12. The Tribunal has also considered, in this context, the extent of the Adjudicator and Tribunal's task. In [2003] UKIAT 00078 G Algeria it held
“We should not prejudge the Entry Clearance Officer's decision or assume that he would breach Article 8 when making that decision. The issue before us, as for the Adjudicator, is whether it would be disproportionate to require the Appellant to return to Algeria to make a visa application for entry to the UK as a spouse in accordance with the Immigration Rules.”

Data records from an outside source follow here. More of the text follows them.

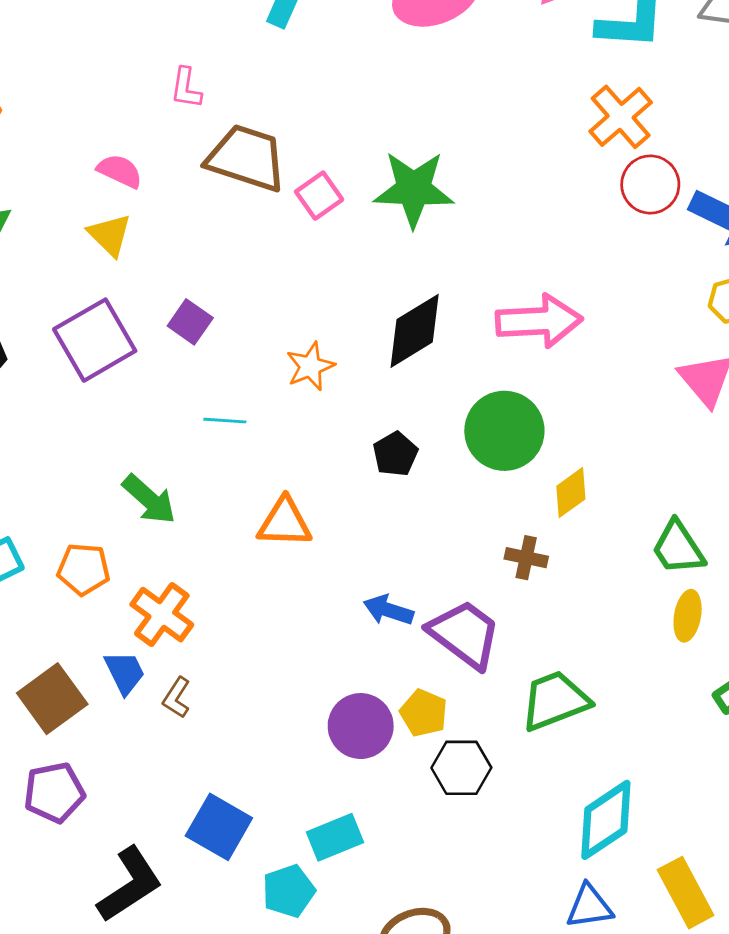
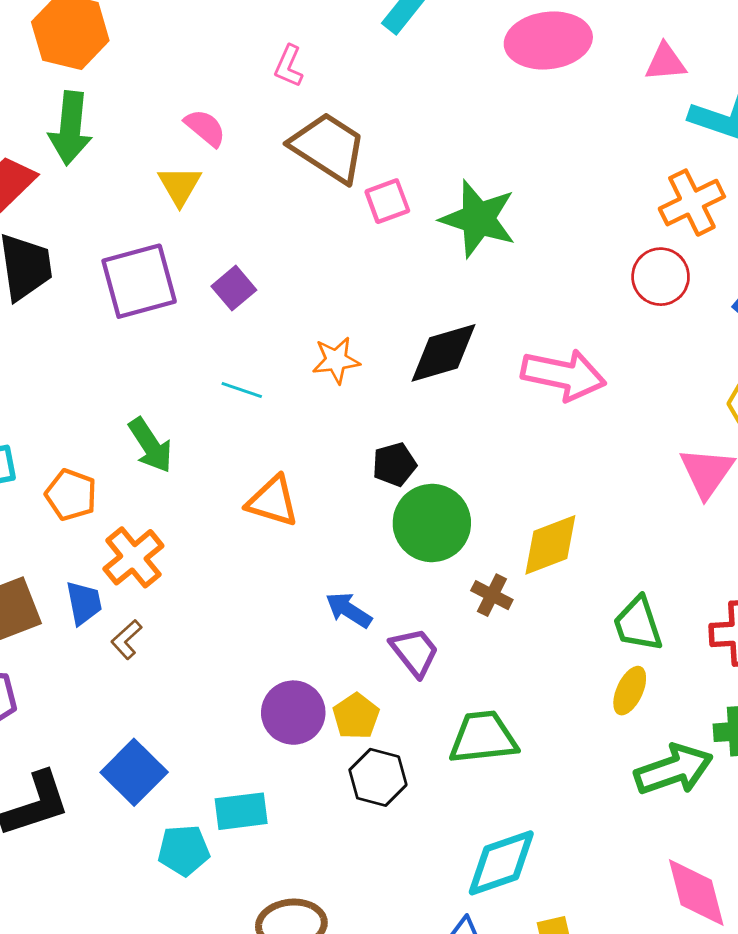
red circle: (650, 184) -> (661, 277), moved
green circle: (504, 431) -> (432, 523), moved
yellow diamond: (571, 493) -> (550, 545), size x1.4
purple trapezoid: (465, 634) -> (415, 652), size x0.7

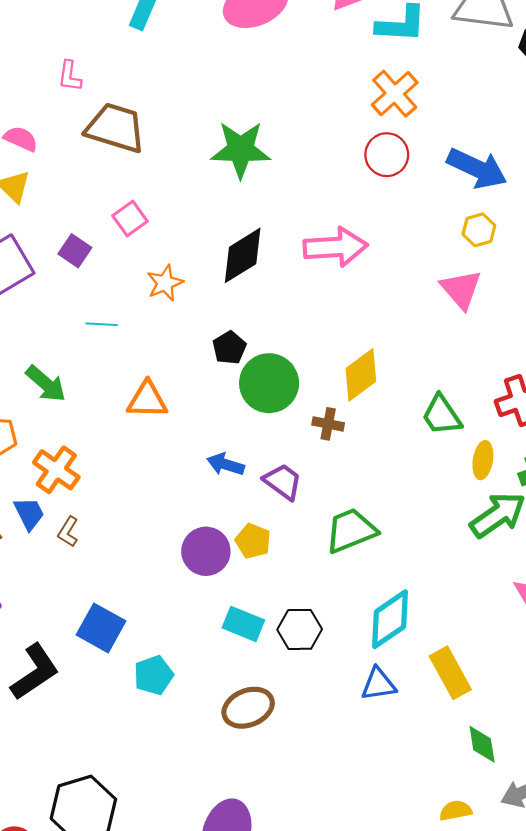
pink square: (387, 201) -> (130, 219), moved
yellow ellipse: (630, 691) -> (483, 460), moved
black hexagon: (378, 777) -> (300, 629), moved
cyan rectangle: (241, 811) -> (243, 624), moved, turned 45

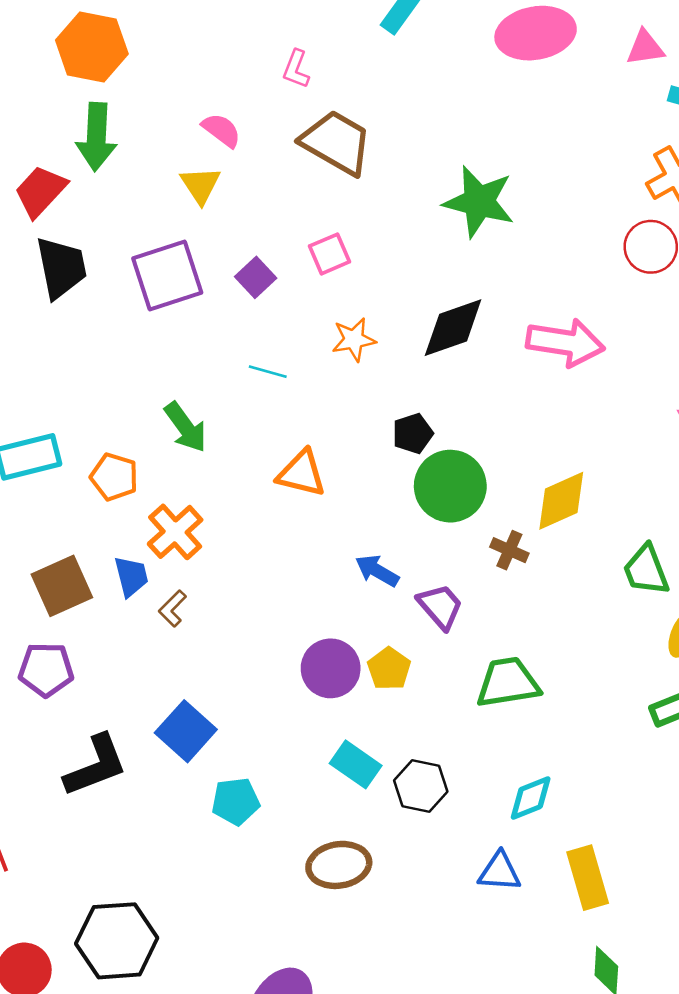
cyan diamond: (390, 619) -> (531, 798), size x0.7

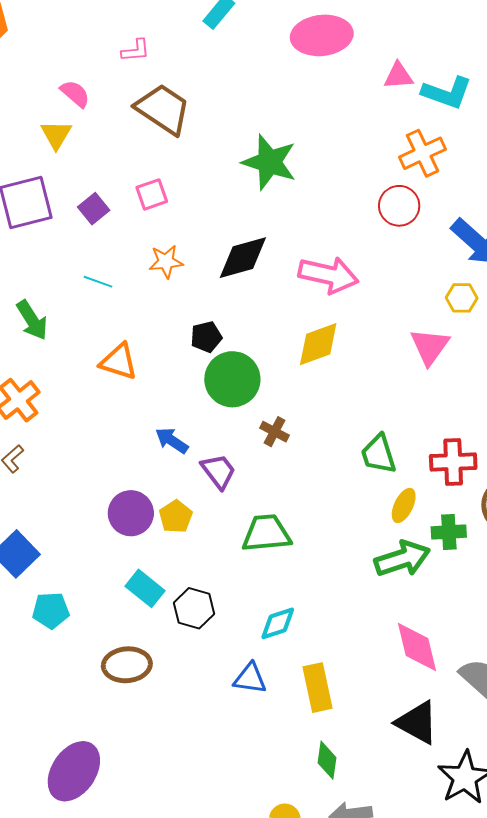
pink triangle: (645, 48) -> (399, 76), moved
pink L-shape: (296, 69) -> (136, 51), turned -120
yellow diamond: (561, 501) -> (318, 344), moved

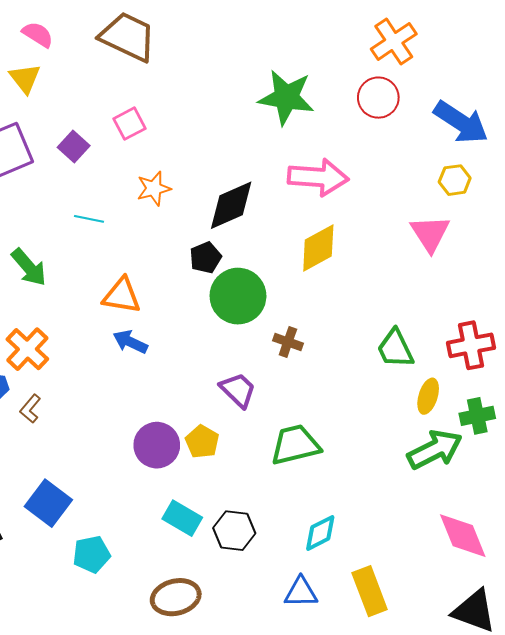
green star: (269, 162) -> (286, 97), moved
black diamond: (243, 258) -> (231, 205), moved
blue arrow: (172, 441) -> (130, 342), moved

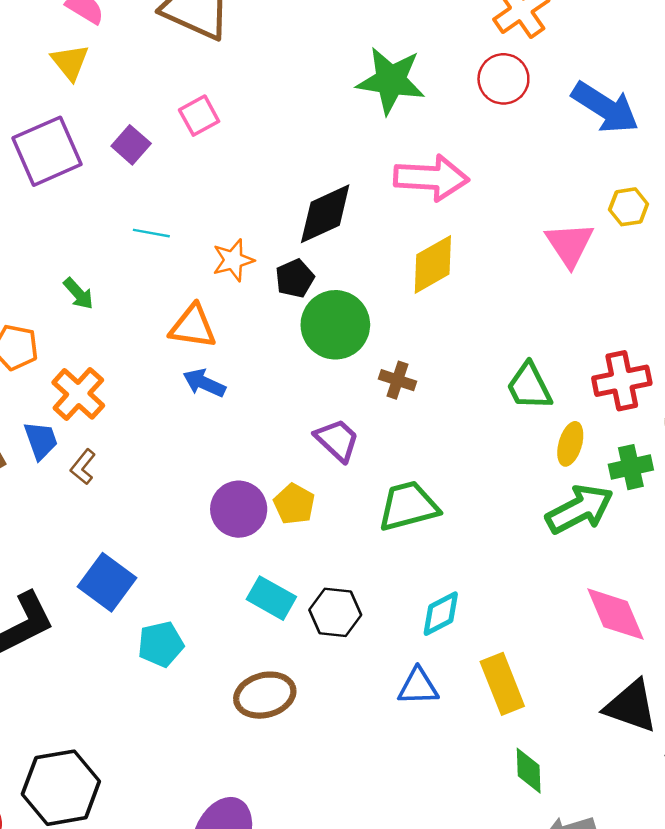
yellow hexagon: (455, 180) -> (629, 207), moved
orange star: (154, 189) -> (233, 260), moved
green arrow: (29, 267) -> (79, 294), size x0.7

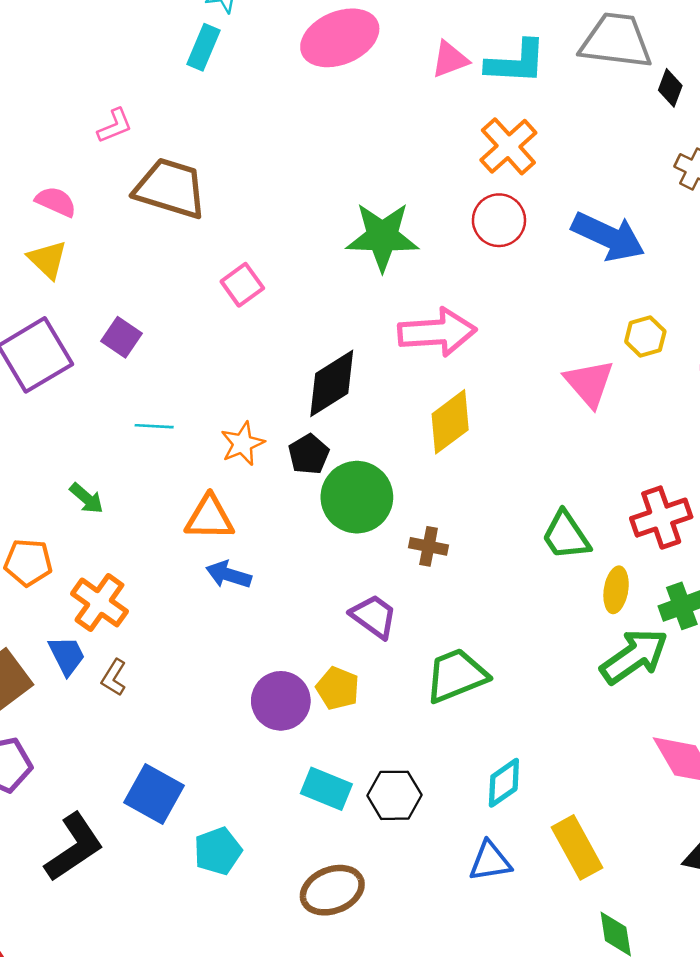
pink square: (199, 116) -> (242, 285), moved

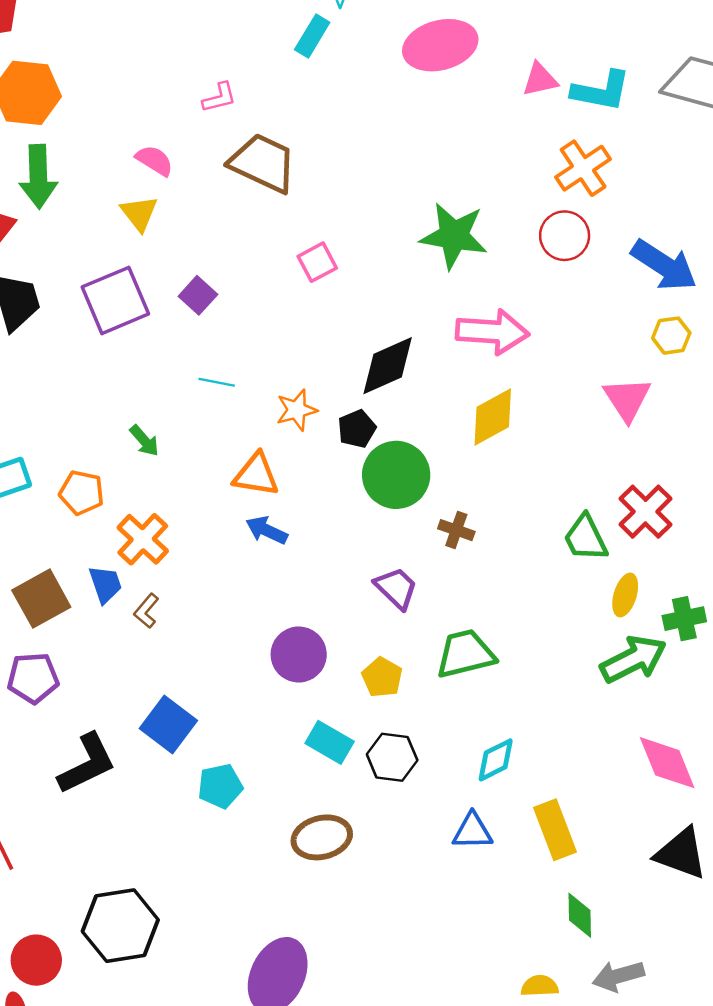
yellow hexagon: (645, 336) -> (671, 336), moved
red cross: (661, 518) -> (646, 512), moved, turned -34
yellow pentagon: (338, 688) -> (382, 677), moved

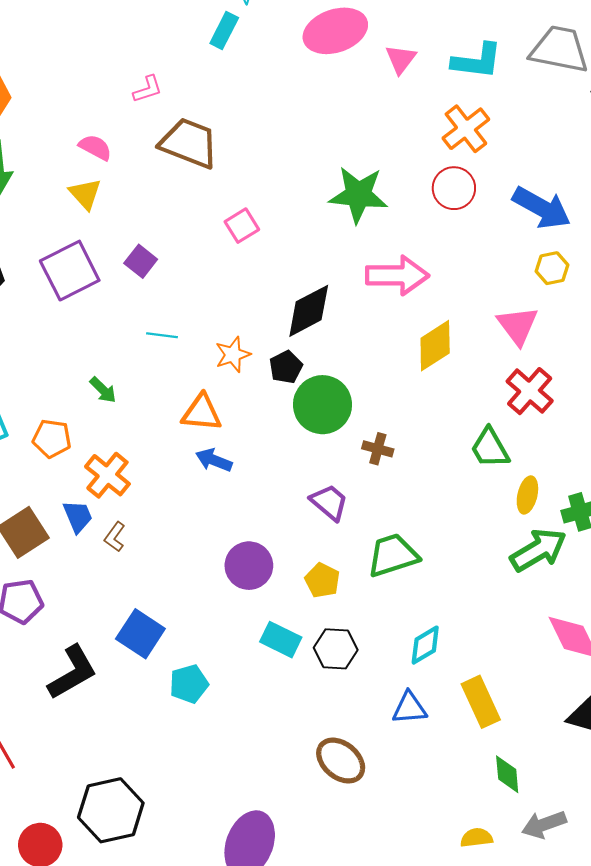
pink triangle: (540, 80) -> (401, 59), moved, turned -36
yellow diamond: (493, 417) -> (435, 346), moved
red cross: (646, 512) -> (530, 391), moved
brown ellipse: (322, 837) -> (341, 761), moved, turned 57

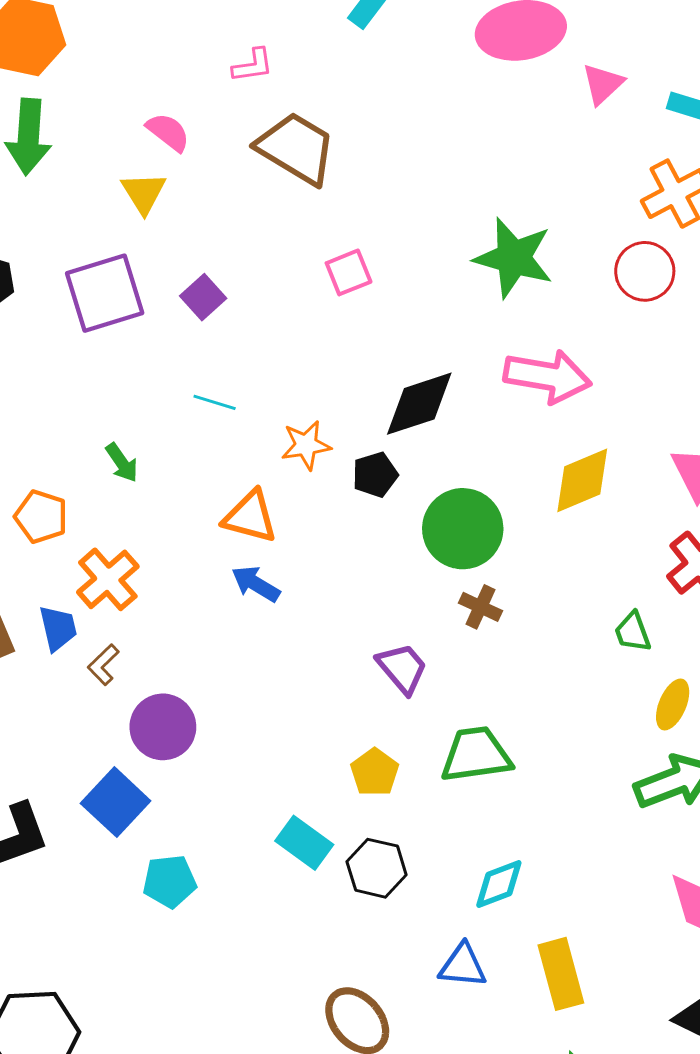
green circle: (322, 405) -> (463, 529), moved
green trapezoid: (490, 448) -> (633, 632), size x0.7
purple circle: (249, 566) -> (163, 727), moved

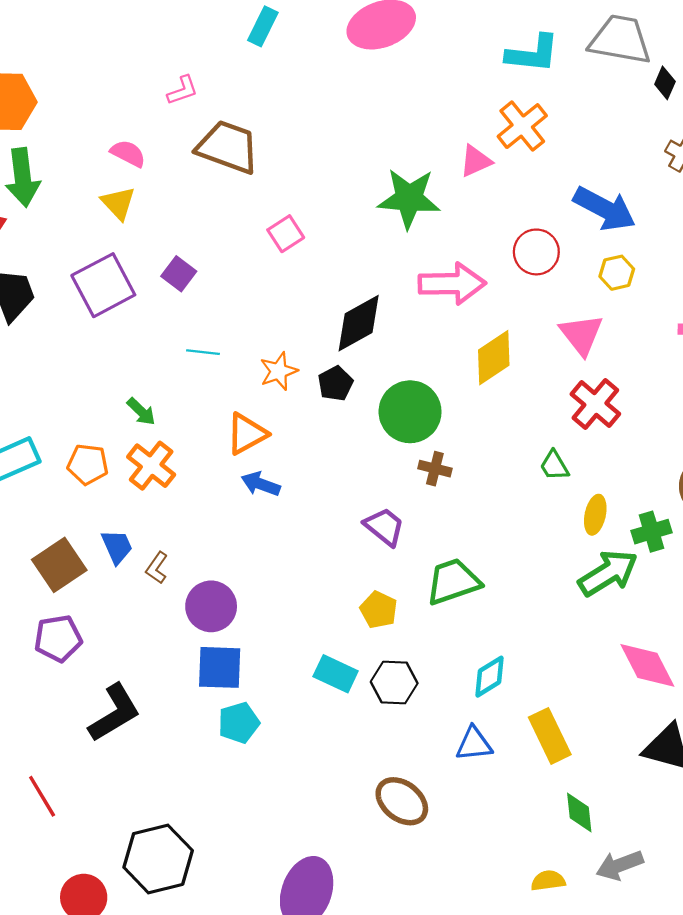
pink triangle: (603, 84) -> (476, 161), moved, turned 30
red circle: (645, 271) -> (536, 252), moved
orange triangle: (250, 517) -> (247, 434), turned -33
orange cross: (108, 579) -> (151, 466), moved
blue square: (116, 802) -> (220, 667), moved, turned -30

13. We have applied these principles to the present appeal. The Appellant came to the UK by deception and delayed a year before even making his asylum application, which was then dismissed for lack of credibility. At no point during his stay would he have been entitled to asylum and thus the policy of the Respondent, to discourage illegal entry by deception and queue jumping, is properly engaged. His wife must have been aware of his precarious immigration status when they began their relationship, and they married after his application for asylum had been refused by the Respondent. Having said that the Appellant has lived here now for many years and he has a family and a home and a good job in the UK. His wife works part-time. There is no evidence that his present employers would not be willing to re-employ him on his return. Be that as it may, given his actual earnings and his potential earnings in the future in the UK, there is no reason why an application for entry by him from Nigeria should be turned down. There is no evidence either that the process will be unduly protracted. Thus on the facts an application is likely to succeed, but even if it were not, the Adjudicator was entitled to conclude that it would be proportionate to expect the Appellant, as a person who had entered the UK by deception, to have to return home and make a proper application for entry from there, notwithstanding the other countervailing factors in the balancing exercise. In suggesting that the requirements for entry clearance present an insuperable obstacle to the Appellant returning to the UK legally, Mr Joseph misunderstood both the facts, and indeed the reference in Mahmood to “insuperable obstacles,” which properly relates to the different issue of whether the Appellant's family could return to his home country with him.

14. For the reasons stated above we conclude that the Adjudicator's decision was properly open to him and is fully sustainable. Accordingly, this appeal is dismissed.